### What is being asked
Please restate the following records word for word.

- Opening Delimiter -

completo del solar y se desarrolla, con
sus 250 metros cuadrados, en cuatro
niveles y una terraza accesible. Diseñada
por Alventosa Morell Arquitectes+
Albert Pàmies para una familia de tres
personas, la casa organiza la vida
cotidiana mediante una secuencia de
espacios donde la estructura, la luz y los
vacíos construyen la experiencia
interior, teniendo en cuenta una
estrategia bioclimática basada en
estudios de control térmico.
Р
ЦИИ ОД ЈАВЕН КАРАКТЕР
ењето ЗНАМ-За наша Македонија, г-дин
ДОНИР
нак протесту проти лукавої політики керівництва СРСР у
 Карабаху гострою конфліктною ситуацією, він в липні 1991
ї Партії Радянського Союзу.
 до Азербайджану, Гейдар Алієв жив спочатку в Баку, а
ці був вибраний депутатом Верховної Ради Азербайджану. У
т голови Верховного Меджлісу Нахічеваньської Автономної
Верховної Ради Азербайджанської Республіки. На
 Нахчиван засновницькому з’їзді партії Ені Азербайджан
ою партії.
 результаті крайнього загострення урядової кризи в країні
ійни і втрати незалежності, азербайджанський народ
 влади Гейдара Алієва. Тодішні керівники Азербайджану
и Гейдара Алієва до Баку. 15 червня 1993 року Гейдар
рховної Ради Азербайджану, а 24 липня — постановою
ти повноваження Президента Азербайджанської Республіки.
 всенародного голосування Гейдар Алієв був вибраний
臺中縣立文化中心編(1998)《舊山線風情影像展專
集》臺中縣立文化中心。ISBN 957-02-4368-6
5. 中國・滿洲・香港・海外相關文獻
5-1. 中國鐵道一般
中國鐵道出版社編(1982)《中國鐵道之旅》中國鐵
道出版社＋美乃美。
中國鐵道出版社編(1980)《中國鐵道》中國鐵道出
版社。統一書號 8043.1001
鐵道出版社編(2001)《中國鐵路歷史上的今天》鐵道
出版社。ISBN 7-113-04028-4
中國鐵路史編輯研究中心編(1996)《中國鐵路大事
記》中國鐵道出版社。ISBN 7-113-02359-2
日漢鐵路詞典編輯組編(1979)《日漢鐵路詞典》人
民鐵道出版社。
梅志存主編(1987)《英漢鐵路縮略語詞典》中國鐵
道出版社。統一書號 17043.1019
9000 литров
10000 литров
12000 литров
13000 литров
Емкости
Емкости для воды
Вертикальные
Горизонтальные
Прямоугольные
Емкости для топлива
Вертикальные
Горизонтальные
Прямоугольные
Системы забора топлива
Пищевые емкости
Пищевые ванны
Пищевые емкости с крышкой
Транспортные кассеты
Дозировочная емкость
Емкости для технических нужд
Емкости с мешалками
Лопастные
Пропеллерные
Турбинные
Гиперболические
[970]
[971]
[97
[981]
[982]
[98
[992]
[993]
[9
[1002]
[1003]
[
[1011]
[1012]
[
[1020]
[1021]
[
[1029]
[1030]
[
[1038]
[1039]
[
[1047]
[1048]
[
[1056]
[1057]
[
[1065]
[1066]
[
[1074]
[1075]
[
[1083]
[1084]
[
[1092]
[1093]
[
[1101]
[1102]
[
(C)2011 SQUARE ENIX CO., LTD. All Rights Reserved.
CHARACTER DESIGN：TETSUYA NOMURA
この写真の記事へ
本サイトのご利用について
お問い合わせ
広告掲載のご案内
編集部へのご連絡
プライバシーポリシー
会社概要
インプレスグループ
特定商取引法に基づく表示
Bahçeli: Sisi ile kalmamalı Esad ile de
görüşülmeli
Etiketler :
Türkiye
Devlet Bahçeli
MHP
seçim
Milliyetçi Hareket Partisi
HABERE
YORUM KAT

- Closing Delimiter -

### Output of the task
completo del solar y se desarrolla, con
sus 250 metros cuadrados, en cuatro
niveles y una terraza accesible. Diseñada
por Alventosa Morell Arquitectes+
Albert Pàmies para una familia de tres
personas, la casa organiza la vida
cotidiana mediante una secuencia de
espacios donde la estructura, la luz y los
vacíos construyen la experiencia
interior, teniendo en cuenta una
estrategia bioclimática basada en
estudios de control térmico.
Р
ЦИИ ОД ЈАВЕН КАРАКТЕР
ењето ЗНАМ-За наша Македонија, г-дин
ДОНИР
нак протесту проти лукавої політики керівництва СРСР у
 Карабаху гострою конфліктною ситуацією, він в липні 1991
ї Партії Радянського Союзу.
 до Азербайджану, Гейдар Алієв жив спочатку в Баку, а
ці був вибраний депутатом Верховної Ради Азербайджану. У
т голови Верховного Меджлісу Нахічеваньської Автономної
Верховної Ради Азербайджанської Республіки. На
 Нахчиван засновницькому з’їзді партії Ені Азербайджан
ою партії.
 результаті крайнього загострення урядової кризи в країні
ійни і втрати незалежності, азербайджанський народ
 влади Гейдара Алієва. Тодішні керівники Азербайджану
и Гейдара Алієва до Баку. 15 червня 1993 року Гейдар
рховної Ради Азербайджану, а 24 липня — постановою
ти повноваження Президента Азербайджанської Республіки.
 всенародного голосування Гейдар Алієв був вибраний
臺中縣立文化中心編(1998)《舊山線風情影像展專
集》臺中縣立文化中心。ISBN 957-02-4368-6
5. 中國・滿洲・香港・海外相關文獻
5-1. 中國鐵道一般
中國鐵道出版社編(1982)《中國鐵道之旅》中國鐵
道出版社＋美乃美。
中國鐵道出版社編(1980)《中國鐵道》中國鐵道出
版社。統一書號 8043.1001
鐵道出版社編(2001)《中國鐵路歷史上的今天》鐵道
出版社。ISBN 7-113-04028-4
中國鐵路史編輯研究中心編(1996)《中國鐵路大事
記》中國鐵道出版社。ISBN 7-113-02359-2
日漢鐵路詞典編輯組編(1979)《日漢鐵路詞典》人
民鐵道出版社。
梅志存主編(1987)《英漢鐵路縮略語詞典》中國鐵
道出版社。統一書號 17043.1019
9000 литров
10000 литров
12000 литров
13000 литров
Емкости
Емкости для воды
Вертикальные
Горизонтальные
Прямоугольные
Емкости для топлива
Вертикальные
Горизонтальные
Прямоугольные
Системы забора топлива
Пищевые емкости
Пищевые ванны
Пищевые емкости с крышкой
Транспортные кассеты
Дозировочная емкость
Емкости для технических нужд
Емкости с мешалками
Лопастные
Пропеллерные
Турбинные
Гиперболические
[970]
[971]
[97
[981]
[982]
[98
[992]
[993]
[9
[1002]
[1003]
[
[1011]
[1012]
[
[1020]
[1021]
[
[1029]
[1030]
[
[1038]
[1039]
[
[1047]
[1048]
[
[1056]
[1057]
[
[1065]
[1066]
[
[1074]
[1075]
[
[1083]
[1084]
[
[1092]
[1093]
[
[1101]
[1102]
[
(C)2011 SQUARE ENIX CO., LTD. All Rights Reserved.
CHARACTER DESIGN：TETSUYA NOMURA
この写真の記事へ
本サイトのご利用について
お問い合わせ
広告掲載のご案内
編集部へのご連絡
プライバシーポリシー
会社概要
インプレスグループ
特定商取引法に基づく表示
Bahçeli: Sisi ile kalmamalı Esad ile de
görüşülmeli
Etiketler :
Türkiye
Devlet Bahçeli
MHP
seçim
Milliyetçi Hareket Partisi
HABERE
YORUM KAT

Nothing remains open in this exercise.